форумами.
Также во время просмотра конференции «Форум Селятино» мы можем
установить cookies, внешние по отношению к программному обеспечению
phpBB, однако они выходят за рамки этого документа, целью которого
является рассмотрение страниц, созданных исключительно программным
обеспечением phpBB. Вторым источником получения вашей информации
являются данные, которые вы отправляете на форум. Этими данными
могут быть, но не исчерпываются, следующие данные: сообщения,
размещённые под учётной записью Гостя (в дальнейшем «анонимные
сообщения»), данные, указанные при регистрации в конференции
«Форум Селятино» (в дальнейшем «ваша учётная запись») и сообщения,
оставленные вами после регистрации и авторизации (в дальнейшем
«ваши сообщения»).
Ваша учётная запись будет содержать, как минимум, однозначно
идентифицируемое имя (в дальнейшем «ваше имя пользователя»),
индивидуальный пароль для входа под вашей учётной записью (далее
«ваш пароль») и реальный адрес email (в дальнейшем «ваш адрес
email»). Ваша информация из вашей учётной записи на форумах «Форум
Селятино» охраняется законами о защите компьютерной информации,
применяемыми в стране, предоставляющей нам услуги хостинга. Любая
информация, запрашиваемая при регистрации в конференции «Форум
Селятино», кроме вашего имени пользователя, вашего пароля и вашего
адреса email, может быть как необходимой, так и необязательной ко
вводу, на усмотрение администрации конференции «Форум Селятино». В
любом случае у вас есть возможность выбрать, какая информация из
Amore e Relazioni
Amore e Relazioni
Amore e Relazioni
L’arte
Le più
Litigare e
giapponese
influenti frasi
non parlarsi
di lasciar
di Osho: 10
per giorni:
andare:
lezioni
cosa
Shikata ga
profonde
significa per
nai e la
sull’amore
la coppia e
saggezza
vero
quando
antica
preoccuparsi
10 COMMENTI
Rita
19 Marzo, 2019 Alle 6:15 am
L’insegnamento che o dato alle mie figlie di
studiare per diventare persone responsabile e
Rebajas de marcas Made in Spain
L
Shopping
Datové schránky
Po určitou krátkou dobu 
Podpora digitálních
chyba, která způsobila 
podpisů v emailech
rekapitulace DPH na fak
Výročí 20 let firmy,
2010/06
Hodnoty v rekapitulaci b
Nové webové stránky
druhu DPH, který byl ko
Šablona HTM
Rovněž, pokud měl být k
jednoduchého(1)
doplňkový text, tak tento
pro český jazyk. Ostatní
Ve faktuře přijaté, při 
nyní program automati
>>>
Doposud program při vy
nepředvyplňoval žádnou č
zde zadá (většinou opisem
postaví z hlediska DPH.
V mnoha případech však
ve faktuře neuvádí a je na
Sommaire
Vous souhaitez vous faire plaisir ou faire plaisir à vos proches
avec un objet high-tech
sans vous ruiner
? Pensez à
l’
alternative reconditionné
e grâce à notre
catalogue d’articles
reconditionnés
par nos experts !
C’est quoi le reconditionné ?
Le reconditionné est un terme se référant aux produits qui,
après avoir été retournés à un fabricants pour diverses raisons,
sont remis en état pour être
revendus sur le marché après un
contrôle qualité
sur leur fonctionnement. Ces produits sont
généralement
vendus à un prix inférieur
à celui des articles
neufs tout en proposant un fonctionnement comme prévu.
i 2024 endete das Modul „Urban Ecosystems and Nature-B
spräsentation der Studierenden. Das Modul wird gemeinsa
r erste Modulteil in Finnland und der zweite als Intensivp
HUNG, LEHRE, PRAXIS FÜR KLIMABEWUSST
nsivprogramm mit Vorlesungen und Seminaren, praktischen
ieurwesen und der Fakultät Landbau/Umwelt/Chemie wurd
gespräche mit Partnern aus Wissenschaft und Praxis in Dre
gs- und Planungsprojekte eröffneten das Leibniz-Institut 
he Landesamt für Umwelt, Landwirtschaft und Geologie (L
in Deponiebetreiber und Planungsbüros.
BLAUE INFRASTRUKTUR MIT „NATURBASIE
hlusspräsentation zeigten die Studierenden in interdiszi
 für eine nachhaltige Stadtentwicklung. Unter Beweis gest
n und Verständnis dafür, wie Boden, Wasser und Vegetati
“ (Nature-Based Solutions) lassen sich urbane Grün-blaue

■ ■ ■ ■ ■ ■ ■

What is needed — The reply should be nothing but the number of lines in the entries that include "сообщения".

Exercise solution — 4